Updates to DiskDigger and FileSystemAnalyzer, October 2023

Usually I post updates about DiskDigger on its own website, but my most recent round of updates merits a slight technical digression.

Previous versions of DiskDigger and FileSystemAnalyzer have already had basic support for 4K-native disk drives, i.e. drives that have 4 KiB sectors instead of the usual 512 bytes. However, only recently have I been able to test this support more thoroughly, fixing a few bugs along the way. 4K-native drives have been around for a while, and in fact most modern drives already use 4K sectors natively under the hood, but simply emulate 512-byte sectors to the outside world. However, increasingly we’re seeing more drives that no longer emulate 512-byte sectors (exposing the native 4K sectors to the operating system), as well as users who are opting to reconfigure the firmware of their drive to use 4K sectors instead of 512-byte emulation. DiskDigger and FileSystemAnalyzer can now handle all of these cases when mounting and searching file systems that might be present on such disks (FAT, NTFS, ext4, etc).

I did most of my testing and experimenting using a real 4Kn drive, but some testing I did with emulated disk images. Here is how you can configure qemu to treat a disk image as a 4Kn drive:

qemu-system-x86_64.exe -machine q35 -m 8G -boot d -cdrom "linux.iso" -drive file=mydisk.vdi,if=none,format=vdi,id=D24 -device nvme,drive=D24,serial=1234,logical_block_size=4096,physical_block_size=4096

The above example boots qemu from an ISO file, which can be a Linux live DVD, and makes the hard disk become a NVMe device, which allows us to configure its physical and logical block size, which we set to 4096. Linux should detect this NVMe device automatically, which will then let you create partitions and file systems on it for experimentation.

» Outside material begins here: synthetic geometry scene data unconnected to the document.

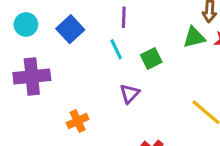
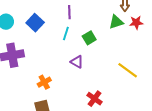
cyan line: (116, 49) -> (66, 33), turned 48
purple triangle: (130, 94) -> (77, 62), turned -40

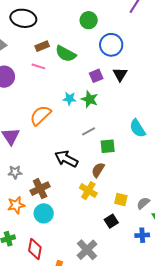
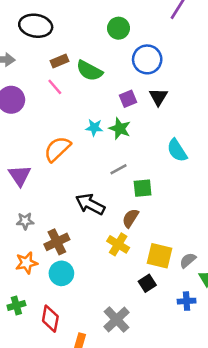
pink line: (38, 66) -> (55, 87), turned 32
cyan semicircle: (137, 128) -> (177, 150), moved
yellow square: (121, 200) -> (160, 256), size x1.5

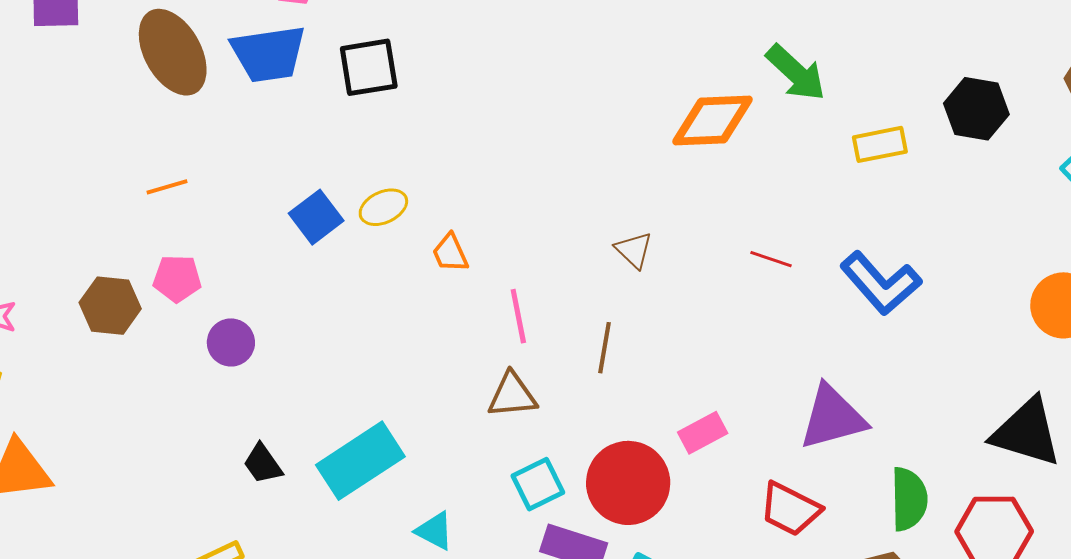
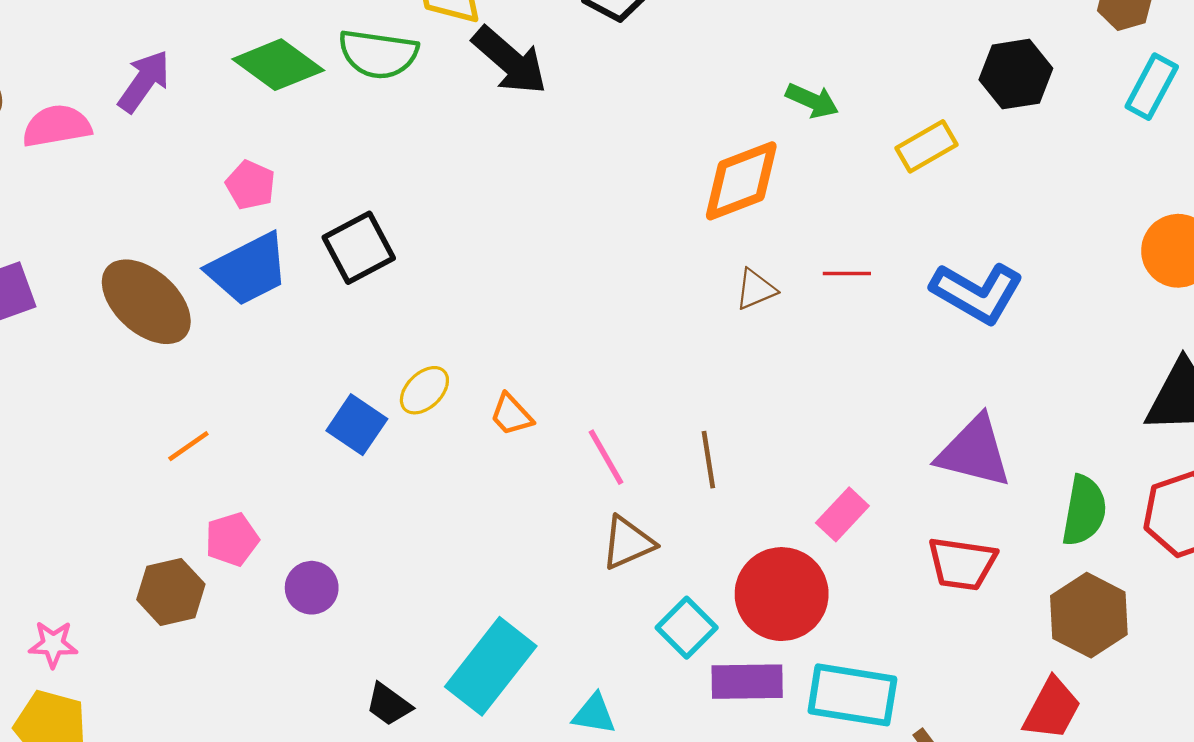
green arrow: (796, 73) -> (812, 101), size x0.7
brown triangle: (634, 250) -> (756, 289), moved, turned -48
red line: (771, 259) -> (847, 273), moved
purple triangle: (833, 417) -> (974, 452), turned 48
green semicircle: (909, 499) -> (1084, 511), turned 30

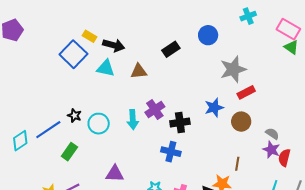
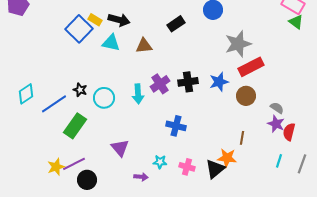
yellow rectangle: (90, 36) -> (95, 20), moved
red rectangle: (246, 92) -> (251, 67), size x1.4
black cross: (180, 123) -> (188, 82), moved
cyan diamond: (20, 141) -> (26, 94), moved
green rectangle: (69, 152) -> (75, 126), size x1.4
purple triangle: (115, 174) -> (120, 148), turned 48

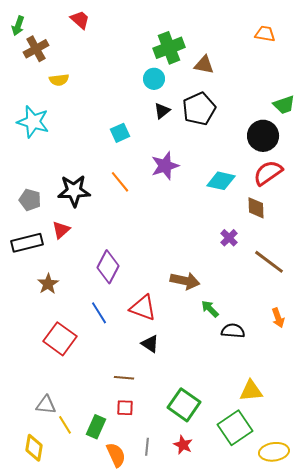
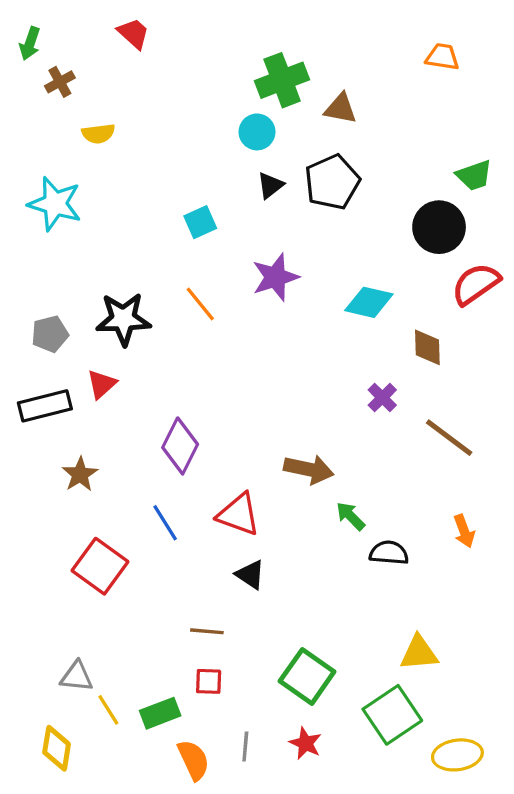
brown cross: (36, 49) -> (60, 82), size x0.7
red semicircle: (268, 173) -> (476, 284), moved
gray pentagon: (30, 200) -> (50, 334), turned -30
green rectangle: (96, 427) -> (160, 713), turned 45

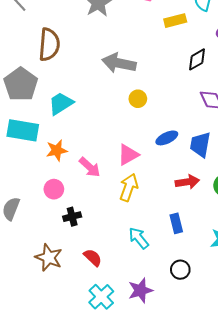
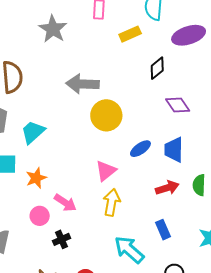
yellow circle: (138, 99) -> (106, 115), size x1.8
pink arrow: (90, 167) -> (65, 203), moved
cyan arrow: (139, 238) -> (129, 250), size x1.4

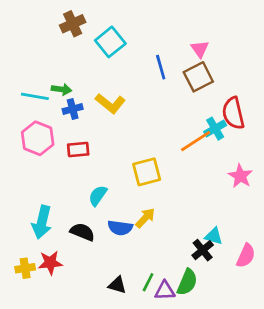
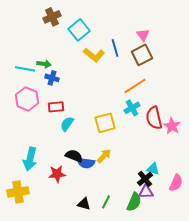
yellow L-shape: (110, 103) -> (94, 55), moved
blue cross: (73, 109) -> (52, 78), turned 32
red semicircle: (233, 113) -> (154, 118), moved
cyan cross: (215, 129) -> (132, 108), moved
orange line: (196, 141) -> (135, 86), moved
cyan semicircle: (98, 196) -> (67, 124), moved
black semicircle: (82, 232) -> (74, 156), moved
red star: (50, 263) -> (57, 174), moved
yellow cross: (25, 268) -> (18, 192), size x1.5
purple triangle: (165, 291) -> (146, 192), moved

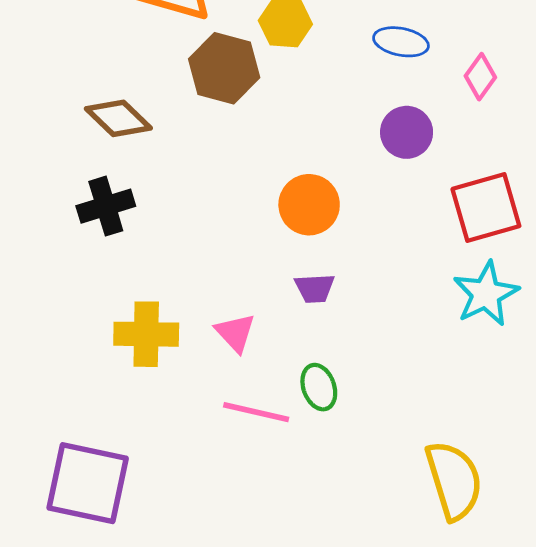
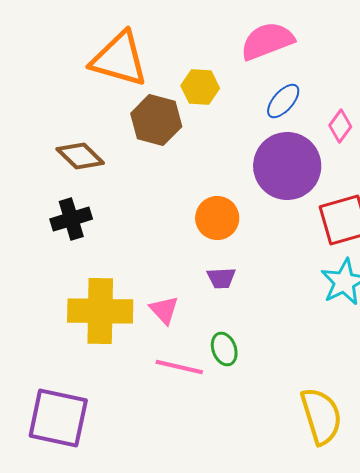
blue ellipse: (401, 42) -> (283, 101), turned -60
purple circle: (407, 132) -> (287, 166), size x1.8
yellow cross: (146, 334) -> (100, 311), size x1.4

The other interesting update has to do with ancient retro file systems that are supported by FileSystemAnalyzer (and by extension DiskDigger). By coincidence, I’ve been contacted by multiple people in a short span of time regarding recovering data from Xenix file systems which they’ve saved as binary disk images. One image is from an Intel System 320 Multibus System owned by Herb Johnson of retrotechnology.com, and another is from an owner of an Altos 586 system in New Zealand.

image

Each of these images used a slightly different version of the Xenix file system, each of which use a different structure for their superblock (and each of which is different from the Xenix/SysV support that’s built into the current version of the Linux kernel). This took a bit of effort to reverse-engineer, but ultimately wasn’t too difficult to crack and integrate into FileSystemAnalyzer. The nice thing about dealing with very old data formats is that they’re usually very simple, not to say primitive. Best of all, these Xenix images contain C header files that actually describe their own filesystem structure (can I call them eigenheaders?), which I was able to use for refining and solidifying support for these file systems.

image

I even learned something else that was new to me: in addition to little-endian and big-endian byte orders, there’s also something called “middle-endian” or “PDP-11-endian”, where 16-bit values are stored in native little-endian order, but 32-bit long integers are composed of two 16-bit words in big-endian order (while the numbers in both 16-bit halves are still little-endian). This was the encoding used by the PDP-11 system, and apparently also by the Altos 586 system which was running this version of Xenix. All of these variations are now supported in FileSystemAnalyzer.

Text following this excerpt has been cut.